Sports Sabbath

Sports Sabbath: Rick Reilly & The Mothers of Inventing Stories

Wednesday, May 5, 2010

Rick Reilly & The Mothers of Inventing Stories


The transition between spring and summer can provide a lull for some sports fans. Baseball is just getting under way. The Red Sox are under .500 and the Nationals are above .500; it's a little too early to know anything. The NBA isn't for everybody and the playoffs can get dragged out. Golf? Only if Tiger is in contention on Sunday.

It is in times like these where stories that would never see the light of day in October or March surface. Stories like whether or not Dez Bryant's mother was a whore.
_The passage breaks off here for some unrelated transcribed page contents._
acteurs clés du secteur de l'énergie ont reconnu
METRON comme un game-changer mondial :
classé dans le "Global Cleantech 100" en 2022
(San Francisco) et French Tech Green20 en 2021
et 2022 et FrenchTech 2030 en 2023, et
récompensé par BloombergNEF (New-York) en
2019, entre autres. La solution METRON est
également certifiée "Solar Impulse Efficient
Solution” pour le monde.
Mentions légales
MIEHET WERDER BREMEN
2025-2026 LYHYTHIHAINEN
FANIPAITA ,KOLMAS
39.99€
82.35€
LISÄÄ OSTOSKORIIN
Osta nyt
Honestly, I don't really care about Dez Bryant. My team didn't draft him and I don't care to pick him up in fantasy football. But I do find it interesting/comical/sad that so many people are outraged that Jeff Ireland, GM of the Miami Dolphins, was curious to find out if the wide receiver's mom was a prostitute under his pimp of a dad.

The most shocked people say that his upbringing doesn't really matter. Leading this charge is ESPN's Rick Reilly, who hasn't put two seconds of thought in any article he has written since joining the World Wide Leader. Reilly seems to think that you shouldn't be wary of someone because of their upbringing, an asinine idea that The Big Lead's Tyler Duffy immediately strikes down.
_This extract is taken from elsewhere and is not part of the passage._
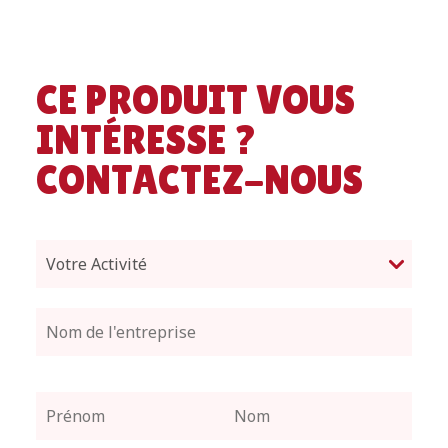
CE PRODUIT VOUS
INTÉRESSE ?
CONTACTEZ-NOUS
It's almost hard to believe that someone has to come out and prove that kids raised by pimps, whores, drug dealers and criminals actually turn into - wait for it - pimps, whores, drug dealers and criminals. I know this country loves the underdog stories of growing up hard and blossoming out of it against all odds. But these are the exceptions, not the rule.

Now, just because you have a shady background doesn't mean you can't be successful. But if you are Jeff Ireland and thinking about spending millions of dollars on a prospect, wouldn't you want every bit of information you could find? Believe me, children of pimps and crack dealers are far less likely to be stable adults than kids of Duke graduates. It's a red flag, to be sure.

There are two lessons to be learned here. First is that Rick Reilly is about as relevant anymore as Royals playoff hopes. The second is that we need to accept reality. It's alright to say that Dez Bryant has a lot going against him due to his upbringing. Nothing against him personally, but that is a lot of baggage. Most middle-classers still bitch to their therapists about their parents getting divorced forty years after the fact. You can't act like it doesn't matter.

Add that to the fact that Bryant was thought of as a malcontent before this story even broke, and that in his best season he had only one touchdown on the road, then it paints not such a pretty picture. If he ends up being a great wide receiver, fine. But the big business of the NFL has every right to vet rookies.

The past matters. As the saying goes, "those who cannot learn from history are doomed to repeat it". The NFL learned from the histories of Pacman Jones and others. The only question now is will Dez Bryant learn from his parents' history. Will we see.